Si votre entreprise est en difficulté de trésorerie immédiate suite à une rupture de financement, pensez à demander l’ouverture d’une procédure de mandat ad hoc ou de conciliation auprès du tribunal de commerce. Ces procédures préventives, confidentielles, permettent de négocier avec vos créanciers sous l’égide d’un mandataire désigné par le tribunal. Elles peuvent aussi servir de cadre pour contester la rupture.
Les recours contre Bpifrance
Si la rupture est fautive (absence de préavis, motifs infondés, absence de dialogue), Bpifrance engage sa responsabilité contractuelle. L’entreprise peut demander au tribunal de commerce des dommages et intérêts couvrant le préjudice subi : perte de chiffre d’affaires, perte de marge, frais de refinancement, préjudice lié à la dégradation de la cotation Banque de France, et le cas échéant le préjudice lié à l’ouverture d’une procédure collective évitable.
En urgence, le président du tribunal de commerce peut ordonner en référé le maintien provisoire du concours financier ou le versement d’une provision sur les dommages et intérêts. Cette procédure rapide (quelques semaines) permet de stabiliser la trésorerie de l’entreprise pendant que le fond du litige est examiné.
Si Bpifrance a prononcé la déchéance du terme de votre PGE, vous pouvez contester la régularité de cette déchéance : les motifs sont-ils prévus au contrat ? La procédure (mise en demeure préalable, délai de régularisation) a-t-elle été respectée ? Si la déchéance tombe, Bpifrance ne peut plus exiger le remboursement immédiat et le prêt reprend son cours normal.
Dans certains cas, la rupture de financement par Bpifrance s’accompagne d’un signalement à la Banque de France qui dégrade la cotation de l’entreprise. Cette dégradation rend quasi impossible l’obtention d’un refinancement auprès d’un autre établissement. Si le signalement est injustifié ou disproportionné, des recours spécifiques existent, y compris devant la Banque de France elle-même.
Comment réagir concrètement
Le temps joue contre vous dans ce type de dossier. Voici les étapes à suivre dès réception du courrier de Bpifrance.
Conservez le courrier de notification et notez la date de réception. C’est le point de départ du préavis (s’il y en a un) et le point de référence pour apprécier les délais. Si le courrier ne mentionne pas de préavis de 60 jours, c’est déjà un argument.

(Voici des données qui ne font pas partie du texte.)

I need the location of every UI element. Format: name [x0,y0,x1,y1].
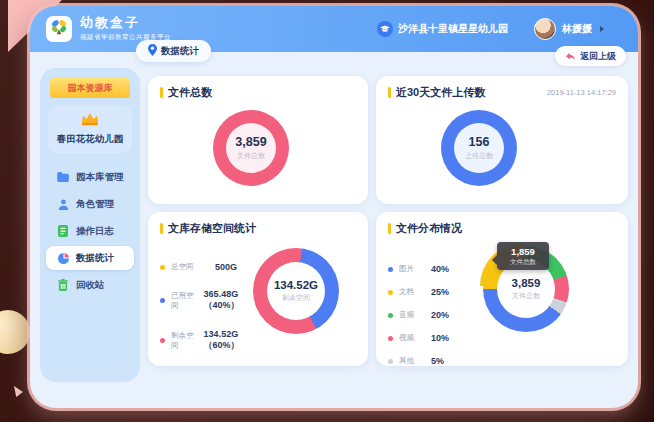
brand-text: 幼教盒子 福建省学前教育公共服务平台 [80,16,171,41]
storage-remaining-label: 剩余空间 [282,293,310,303]
school-selector[interactable]: 沙洋县十里镇星星幼儿园 [377,21,508,37]
sidebar-item-statistics[interactable]: 数据统计 [46,246,134,270]
sidebar-school-name: 春田花花幼儿园 [48,133,132,146]
legend-dot [388,359,393,364]
card-distribution: 文件分布情况 图片 40% 文档 25% 音频 [376,212,628,366]
title-marker [160,223,163,234]
legend-row: 文档 25% [388,287,483,297]
sidebar-item-roles[interactable]: 角色管理 [46,192,134,216]
pie-chart-icon [57,253,69,264]
legend-dot [160,338,165,343]
user-menu[interactable]: 林媛媛 [534,18,604,40]
legend-dot [160,265,165,270]
card-total-files: 文件总数 3,859 文件总数 [148,76,368,204]
sidebar-menu: 园本库管理 角色管理 [40,165,140,297]
legend-dot [160,298,165,303]
cards-grid: 文件总数 3,859 文件总数 近30天文件上传数 2019-11-13 14:… [148,76,628,366]
title-marker [388,87,391,98]
folder-icon [57,172,69,182]
sidebar-item-label: 回收站 [76,279,105,292]
distribution-legend: 图片 40% 文档 25% 音频 20% 视频 [388,234,483,366]
card-storage: 文库存储空间统计 总空间 500G 已用空间 365.48G（40%） [148,212,368,366]
uploads-label: 上传总数 [465,151,493,161]
sidebar-item-label: 数据统计 [76,252,114,265]
sidebar-item-recycle[interactable]: 回收站 [46,273,134,297]
app-title: 幼教盒子 [80,16,171,30]
legend-dot [388,336,393,341]
back-arrow-icon [565,47,576,65]
tab-data-statistics[interactable]: 数据统计 [136,40,211,62]
total-files-label: 文件总数 [237,151,265,161]
donut-distribution: 3,859 文件总数 1,859 文件总数 [483,246,569,332]
donut-total-files: 3,859 文件总数 [213,110,289,186]
legend-row: 视频 10% [388,333,483,343]
legend-row: 其他 5% [388,356,483,366]
sidebar: 园本资源库 春田花花幼儿园 园本库管理 [40,68,140,382]
sidebar-item-label: 园本库管理 [76,171,124,184]
storage-remaining-value: 134.52G [274,279,318,291]
card-recent-uploads: 近30天文件上传数 2019-11-13 14:17:29 156 上传总数 [376,76,628,204]
legend-dot [388,267,393,272]
distribution-total-label: 文件总数 [512,291,540,301]
chevron-right-icon [600,26,604,32]
back-label: 返回上级 [580,50,616,63]
legend-row: 图片 40% [388,264,483,274]
storage-legend: 总空间 500G 已用空间 365.48G（40%） 剩余空间 134.52G（… [160,234,253,352]
back-button[interactable]: 返回上级 [555,46,626,66]
sidebar-item-library[interactable]: 园本库管理 [46,165,134,189]
log-doc-icon [57,225,69,237]
app-logo [46,16,72,42]
legend-row: 剩余空间 134.52G（60%） [160,329,253,352]
trash-icon [57,279,69,291]
location-pin-icon [148,42,157,60]
tab-label: 数据统计 [161,45,199,58]
legend-row: 总空间 500G [160,262,253,272]
pinwheel-logo-icon [50,18,68,40]
card-title: 文件总数 [168,85,212,100]
legend-dot [388,313,393,318]
decor-cream-ball [0,310,30,354]
sidebar-badge: 园本资源库 [50,78,130,98]
distribution-total-value: 3,859 [512,277,541,289]
sidebar-item-logs[interactable]: 操作日志 [46,219,134,243]
total-files-value: 3,859 [235,135,266,149]
person-icon [57,199,69,210]
legend-dot [388,290,393,295]
user-name: 林媛媛 [562,22,592,36]
app-header: 幼教盒子 福建省学前教育公共服务平台 沙洋县十里镇星星幼儿园 林媛媛 [30,6,638,52]
card-title: 近30天文件上传数 [396,85,485,100]
sidebar-item-label: 角色管理 [76,198,114,211]
sidebar-item-label: 操作日志 [76,225,114,238]
donut-storage: 134.52G 剩余空间 [253,248,339,334]
graduation-cap-icon [377,21,393,37]
header-right: 沙洋县十里镇星星幼儿园 林媛媛 [377,18,604,40]
title-marker [388,223,391,234]
title-marker [160,87,163,98]
app-window: 幼教盒子 福建省学前教育公共服务平台 沙洋县十里镇星星幼儿园 林媛媛 [30,6,638,408]
legend-row: 音频 20% [388,310,483,320]
crown-icon [48,112,132,130]
timestamp: 2019-11-13 14:17:29 [547,88,616,97]
user-avatar [534,18,556,40]
donut-recent-uploads: 156 上传总数 [441,110,517,186]
uploads-value: 156 [469,135,490,149]
chart-tooltip: 1,859 文件总数 [497,242,549,270]
legend-row: 已用空间 365.48G（40%） [160,289,253,312]
sidebar-school-block: 春田花花幼儿园 [48,106,132,153]
decor-pink-speck [14,386,23,397]
school-name: 沙洋县十里镇星星幼儿园 [398,22,508,36]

Ne signez rien. Si Bpifrance vous propose un protocole d’accord, un échéancier ou une renonciation à recours, ne signez pas avant d’avoir fait analyser le document. Ces protocoles contiennent fréquemment des clauses de renonciation qui vous privent de tout recours ultérieur.
Rassemblez votre dossier : l’historique complet de la relation avec Bpifrance (contrat initial, avenants, courriers, comptes rendus de réunion), vos bilans et situations de trésorerie, la preuve que votre entreprise n’est pas en situation irrémédiablement compromise (carnet de commandes, contrats clients, prévisionnel).
Consultez un avocat dans les jours qui suivent. L’analyse de la régularité de la rupture, le choix entre la négociation et le contentieux, et le cas échéant l’introduction d’un référé, nécessitent une intervention rapide. En matière de rupture de crédit, les premières semaines sont déterminantes.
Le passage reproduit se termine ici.